Thanks for reporting this issue, Pavan. I think your suggestion of
doing unconditional async destruction of mmu_notifier_lock would be
fine here. percpu_rwsem_async_destroy has a bit of an overhead to
schedule that work but I don't think the exit path is too performance
critical to suffer from that.
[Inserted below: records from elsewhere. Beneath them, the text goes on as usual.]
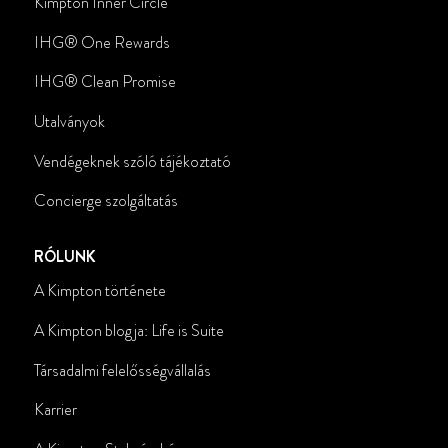
Kimpton Inner Circle
IHG® One Rewards
IHG
®
Clean Promise
Utalványok
Vendégeknek szóló tájékoztató
Concierge szolgáltatás
RÓLUNK
A Kimpton története
A Kimpton blogja: Life is Suite
Társadalmi felelősségvállalás
Karrier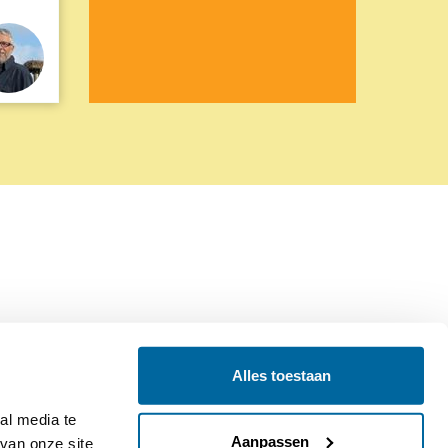
Alles toestaan
Contact
Colofon
l media te 
Aanpassen
an onze site 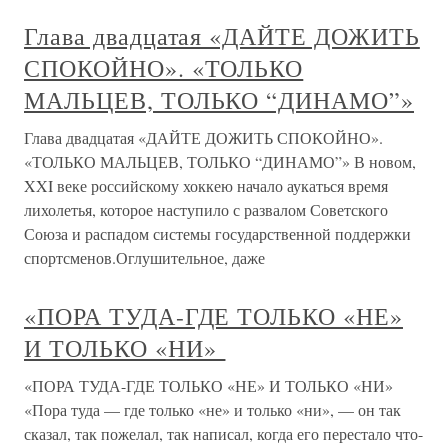
Глава двадцатая «ДАЙТЕ ДОЖИТЬ
СПОКОЙНО». «ТОЛЬКО
МАЛЬЦЕВ, ТОЛЬКО “ДИНАМО”»
Глава двадцатая «ДАЙТЕ ДОЖИТЬ СПОКОЙНО».
«ТОЛЬКО МАЛЬЦЕВ, ТОЛЬКО “ДИНАМО”» В новом,
XXI веке российскому хоккею начало аукаться время
лихолетья, которое наступило с развалом Советского
Союза и распадом системы государственной поддержки
спортсменов.Оглушительное, даже
«ПОРА ТУДА-ГДЕ ТОЛЬКО «НЕ»
И ТОЛЬКО «НИ»
«ПОРА ТУДА-ГДЕ ТОЛЬКО «НЕ» И ТОЛЬКО «НИ»
«Пора туда — где только «не» и только «ни», — он так
сказал, так пожелал, так написал, когда его перестало что-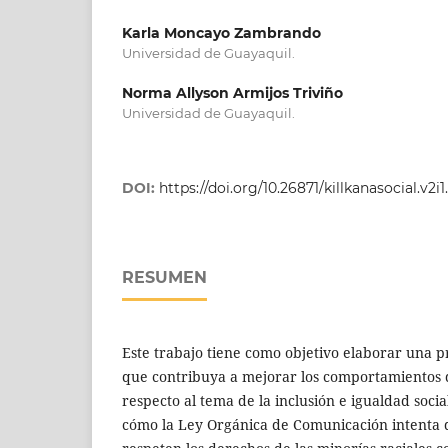
Karla Moncayo Zambrando
Universidad de Guayaquil.
Norma Allyson Armijos Triviño
Universidad de Guayaquil.
DOI:
https://doi.org/10.26871/killkanasocial.v2i1
RESUMEN
Este trabajo tiene como objetivo elaborar una 
que contribuya a mejorar los comportamientos de
respecto al tema de la inclusión e igualdad socia
cómo la Ley Orgánica de Comunicación intenta 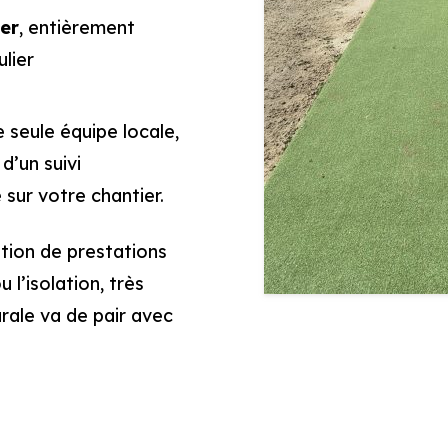
ser
, entièrement
lier
e seule équipe locale,
d’un suivi
sur votre chantier.
stion de prestations
l’isolation, très
urale va de pair avec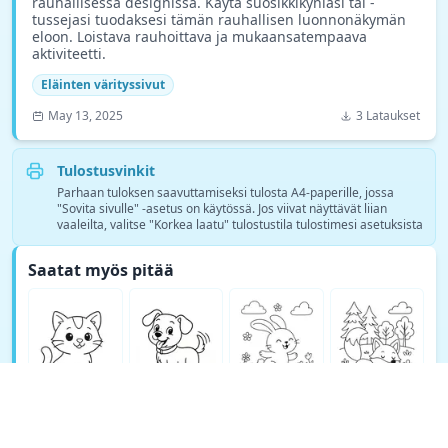
rauhallisessa designissa. Käytä suosikkikyniäsi tai -
tussejasi tuodaksesi tämän rauhallisen luonnonäkymän
eloon. Loistava rauhoittava ja mukaansatempaava
aktiviteetti.
Eläinten värityssivut
May 13, 2025
3 Lataukset
Tulostusvinkit
Parhaan tuloksen saavuttamiseksi tulosta A4-paperille, jossa
"Sovita sivulle" -asetus on käytössä. Jos viivat näyttävät liian
vaaleilta, valitse "Korkea laatu" tulostustila tulostimesi asetuksista
Saatat myös pitää
Katso lisää Eläinten värityssivut värityskuvia →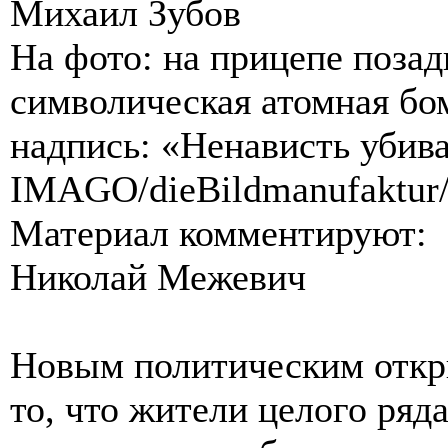
Михаил Зубов
На фото: на прицепе позад
символическая атомная бо
надпись: «Ненависть убива
IMAGO/dieBildmanufaktur
Материал комментируют:
Николай Межевич
Новым политическим откр
то, что жители целого ряд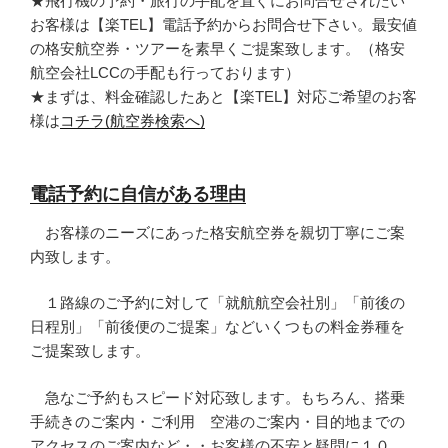
★飛行機の予約・旅行の手配を直ぐにお問合せされたい
お客様は【楽TEL】電話予約からお問合せ下さい。最安値
の格安航空券・ツアーを素早くご提案致します。（格安
航空会社LCCの手配も行っております）
★まずは、料金確認したあと【楽TEL】対応ご希望のお客
様は
コチラ(航空券検索へ)
電話予約に自信がある理由
お客様のニーズにあった格安航空券を親切丁寧にご案
内致します。
１路線のご予約に対して「就航航空会社別」「前後の
日程別」「前後便のご提案」などいくつもの料金券種を
ご提案致します。
急なご予約もスピード対応致します。もちろん、搭乗
手続きのご案内・ご利用 空港のご案内・目的地までの
アクセスのご案内など・・お客様の不安と疑問に１０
Michel, WDYT?

>
> [1]
>
> -001|context_switch(inline)
> -001|__schedule()
> -002|__preempt_count_sub(inline)
> -002|schedule()
> -003|_raw_spin_unlock_irq(inline)
> -003|spin_unlock_irq(inline)
> -003|percpu_rwsem_wait()
> -004|__preempt_count_add(inline)
> -004|__percpu_down_read()
> -005|percpu_down_read(inline)
> -005|cpus_read_lock() // trying to get cpu_hotplug_lock again
> -006|rcu_barrier()
> -007|rcu_sync_dtor()
> -008|mmu_notifier_subscriptions_destroy(inline)
> -008|__mmdrop()
> -009|mmdrop(inline)
> -009|finish_cpu()
> -010|cpuhp_invoke_callback()
> -011|cpuhp_invoke_callback_range(inline)
> -011|cpuhp_down_callbacks()
> -012|_cpu_down() // acquired cpu_hotplug_lock (write lock)
>
> Thanks,
> Pavan
>